In the Handout it is written that IDIV is faster than DIV, but that is only true for Intel and i have no AMD for testing.
Otherwise i have no idea why it is faster.
x86 Int32 "div"
project1.pas:20 begin
00401680 53 push %ebx
00401681 56 push %esi
00401682 89c1 mov %eax,%ecx
00401684 b855555555 mov $0x55555555,%eax
00401689 be55555555 mov $0x55555555,%esi
project1.pas:21 for I := 1 to 10 do
0040168E 31db xor %ebx,%ebx
00401690 83c301 add $0x1,%ebx
project1.pas:22 Q := N div I;
00401693 89c8 mov %ecx,%eax
00401695 99 cltd
00401696 f7fb idiv %ebx
00401698 89c6 mov %eax,%esi
project1.pas:21 for I := 1 to 10 do
0040169A 83fb0a cmp $0xa,%ebx
0040169D 7cf1 jl 0x401690 <MODTEST+16>
project1.pas:23 end;
x86 UInt32 "div"
project1.pas:20 begin
00401680 53 push %ebx
00401681 56 push %esi
00401682 89c1 mov %eax,%ecx
00401684 b855555555 mov $0x55555555,%eax
00401689 be55555555 mov $0x55555555,%esi
project1.pas:21 for I := 1 to 10 do
0040168E 31db xor %ebx,%ebx
00401690 83c301 add $0x1,%ebx
project1.pas:22 Q := N div I;
00401693 89c8 mov %ecx,%eax
00401695 31d2 xor %edx,%edx
00401697 f7f3 div %ebx
00401699 89c6 mov %eax,%esi
project1.pas:21 for I := 1 to 10 do
0040169B 83fb0a cmp $0xa,%ebx
0040169E 72f0 jb 0x401690 <MODTEST+16>
project1.pas:23 end;
now the more interesting part why the x64 operation is faster than x86 and why Int32 is much slower.
first the assembly code
x64 Int32
project1.pas:21 for I := 1 to 10 do
00000001000016A0 4531c9 xor %r9d,%r9d
00000001000016A3 0f1f440000 nopl 0x0(%rax,%rax,1)

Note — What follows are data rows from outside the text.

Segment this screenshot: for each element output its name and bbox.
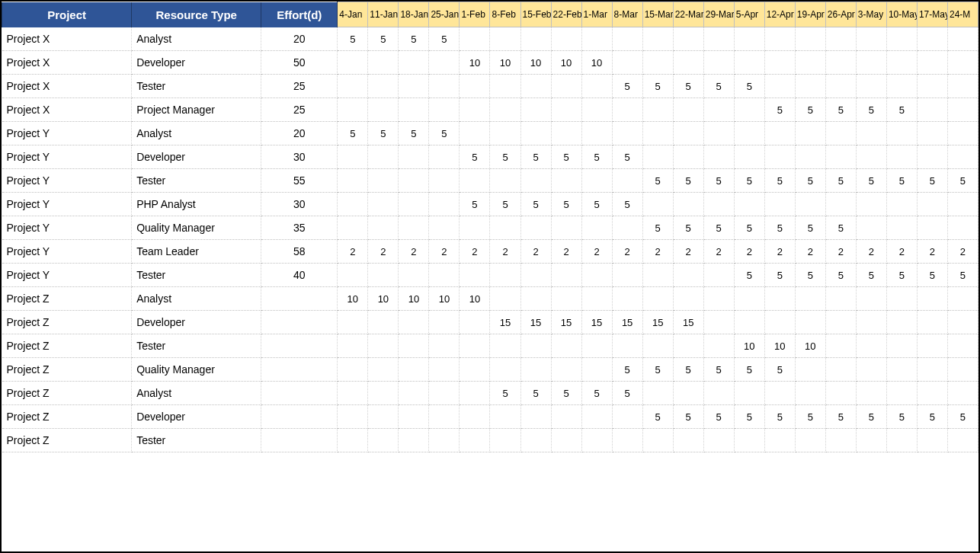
cell-value[interactable] xyxy=(429,311,460,334)
cell-value[interactable]: 5 xyxy=(642,405,673,429)
cell-value[interactable] xyxy=(825,193,856,216)
cell-effort[interactable] xyxy=(261,358,338,382)
cell-value[interactable] xyxy=(399,382,429,405)
cell-value[interactable] xyxy=(886,429,917,452)
cell-value[interactable] xyxy=(338,405,368,429)
cell-effort[interactable]: 50 xyxy=(261,51,338,75)
cell-value[interactable] xyxy=(429,429,460,452)
cell-value[interactable] xyxy=(399,405,429,429)
cell-value[interactable] xyxy=(703,122,734,145)
cell-effort[interactable] xyxy=(261,334,338,358)
cell-value[interactable] xyxy=(703,334,734,358)
cell-value[interactable]: 2 xyxy=(795,240,825,264)
cell-value[interactable] xyxy=(886,145,917,169)
cell-value[interactable] xyxy=(490,216,520,240)
cell-value[interactable]: 5 xyxy=(917,405,947,429)
cell-value[interactable]: 5 xyxy=(429,122,460,145)
cell-value[interactable] xyxy=(520,429,551,452)
cell-value[interactable] xyxy=(703,382,734,405)
cell-value[interactable] xyxy=(734,98,764,122)
cell-value[interactable] xyxy=(490,75,520,98)
cell-value[interactable] xyxy=(734,193,764,216)
cell-value[interactable] xyxy=(338,264,368,287)
cell-value[interactable]: 15 xyxy=(642,311,673,334)
cell-value[interactable] xyxy=(734,51,764,75)
cell-value[interactable] xyxy=(886,334,917,358)
cell-value[interactable]: 10 xyxy=(460,287,490,311)
cell-value[interactable]: 5 xyxy=(581,193,612,216)
cell-value[interactable]: 10 xyxy=(429,287,460,311)
cell-value[interactable]: 5 xyxy=(764,169,795,193)
cell-effort[interactable]: 58 xyxy=(261,240,338,264)
cell-value[interactable] xyxy=(460,334,490,358)
cell-value[interactable] xyxy=(825,27,856,51)
cell-value[interactable] xyxy=(856,429,886,452)
cell-value[interactable] xyxy=(338,382,368,405)
cell-project[interactable]: Project Y xyxy=(2,264,132,287)
cell-effort[interactable]: 40 xyxy=(261,264,338,287)
cell-value[interactable] xyxy=(460,382,490,405)
cell-value[interactable] xyxy=(581,405,612,429)
cell-value[interactable] xyxy=(551,216,581,240)
cell-value[interactable] xyxy=(399,75,429,98)
cell-value[interactable]: 5 xyxy=(338,27,368,51)
cell-value[interactable] xyxy=(795,51,825,75)
cell-value[interactable]: 5 xyxy=(642,75,673,98)
cell-project[interactable]: Project Z xyxy=(2,405,132,429)
header-project[interactable]: Project xyxy=(2,2,132,27)
cell-value[interactable] xyxy=(734,287,764,311)
cell-value[interactable] xyxy=(825,382,856,405)
cell-value[interactable]: 5 xyxy=(460,145,490,169)
cell-resource[interactable]: PHP Analyst xyxy=(132,193,261,216)
cell-value[interactable]: 5 xyxy=(673,216,703,240)
cell-value[interactable] xyxy=(856,145,886,169)
cell-value[interactable]: 5 xyxy=(642,216,673,240)
cell-value[interactable] xyxy=(551,405,581,429)
cell-value[interactable]: 5 xyxy=(612,145,642,169)
cell-value[interactable]: 5 xyxy=(368,122,399,145)
cell-effort[interactable]: 30 xyxy=(261,145,338,169)
header-date[interactable]: 17-May xyxy=(917,2,947,27)
cell-value[interactable]: 5 xyxy=(886,169,917,193)
cell-value[interactable] xyxy=(917,287,947,311)
cell-value[interactable] xyxy=(551,358,581,382)
cell-value[interactable] xyxy=(917,27,947,51)
cell-value[interactable]: 10 xyxy=(338,287,368,311)
cell-value[interactable] xyxy=(734,145,764,169)
cell-value[interactable] xyxy=(856,193,886,216)
cell-value[interactable] xyxy=(856,75,886,98)
cell-value[interactable] xyxy=(703,193,734,216)
cell-value[interactable]: 5 xyxy=(795,216,825,240)
cell-value[interactable] xyxy=(642,27,673,51)
cell-project[interactable]: Project Y xyxy=(2,216,132,240)
cell-value[interactable] xyxy=(917,122,947,145)
cell-value[interactable] xyxy=(947,98,978,122)
cell-value[interactable] xyxy=(460,75,490,98)
cell-value[interactable] xyxy=(399,429,429,452)
cell-value[interactable] xyxy=(368,193,399,216)
cell-value[interactable] xyxy=(338,51,368,75)
cell-value[interactable]: 5 xyxy=(856,98,886,122)
cell-value[interactable] xyxy=(429,98,460,122)
cell-value[interactable] xyxy=(399,358,429,382)
cell-effort[interactable] xyxy=(261,311,338,334)
cell-value[interactable]: 5 xyxy=(551,193,581,216)
cell-value[interactable] xyxy=(947,216,978,240)
cell-value[interactable] xyxy=(520,122,551,145)
cell-resource[interactable]: Project Manager xyxy=(132,98,261,122)
cell-value[interactable] xyxy=(764,382,795,405)
cell-resource[interactable]: Analyst xyxy=(132,122,261,145)
cell-value[interactable] xyxy=(642,334,673,358)
cell-resource[interactable]: Analyst xyxy=(132,27,261,51)
cell-project[interactable]: Project Z xyxy=(2,382,132,405)
cell-value[interactable] xyxy=(947,382,978,405)
cell-value[interactable] xyxy=(460,169,490,193)
cell-project[interactable]: Project Z xyxy=(2,311,132,334)
cell-value[interactable] xyxy=(520,75,551,98)
cell-value[interactable] xyxy=(642,51,673,75)
cell-value[interactable] xyxy=(673,382,703,405)
cell-value[interactable]: 2 xyxy=(460,240,490,264)
cell-value[interactable] xyxy=(399,193,429,216)
header-effort[interactable]: Effort(d) xyxy=(261,2,338,27)
cell-value[interactable] xyxy=(368,216,399,240)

00000001000016A8 4183c101 add $0x1,%r9d
project1.pas:22 Q := N div I;
00000001000016AC 4863c1 movslq %ecx,%rax
00000001000016AF 4d63c1 movslq %r9d,%r8
00000001000016B2 4899 cqto
00000001000016B4 49f7f8 idiv %r8
00000001000016B7 4189c2 mov %eax,%r10d
project1.pas:21 for I := 1 to 10 do
00000001000016BA 4183f90a cmp $0xa,%r9d
00000001000016BE 7ce8 jl 0x1000016a8 <MODTEST+8>
project1.pas:23 end;
x64 UInt32
project1.pas:21 for I := 1 to 10 do
00000001000016A0 4531c9 xor %r9d,%r9d
00000001000016A3 0f1f440000 nopl 0x0(%rax,%rax,1)
00000001000016A8 4183c101 add $0x1,%r9d
project1.pas:22 Q := N div I;
00000001000016AC 89c8 mov %ecx,%eax
00000001000016AE 31d2 xor %edx,%edx
00000001000016B0 41f7f1 div %r9d
00000001000016B3 4189c0 mov %eax,%r8d
project1.pas:21 for I := 1 to 10 do
00000001000016B6 4183f90a cmp $0xa,%r9d
00000001000016BA 72ec jb 0x1000016a8 <MODTEST+8>
Now we see why the UInt32 64-Bit code is faster.
no push (and pop) of the %ebx and %esi registers, because 64-bit can freely use the r8 to r15 registers.
UInt32 is faster than Int32 because he uses only 32-bit registers.
r8 to r15 are 64-bit register but can be used as 32-bit registers, if called with an d on the end (%r8d).
And so he have full speed even with 64-bit registers.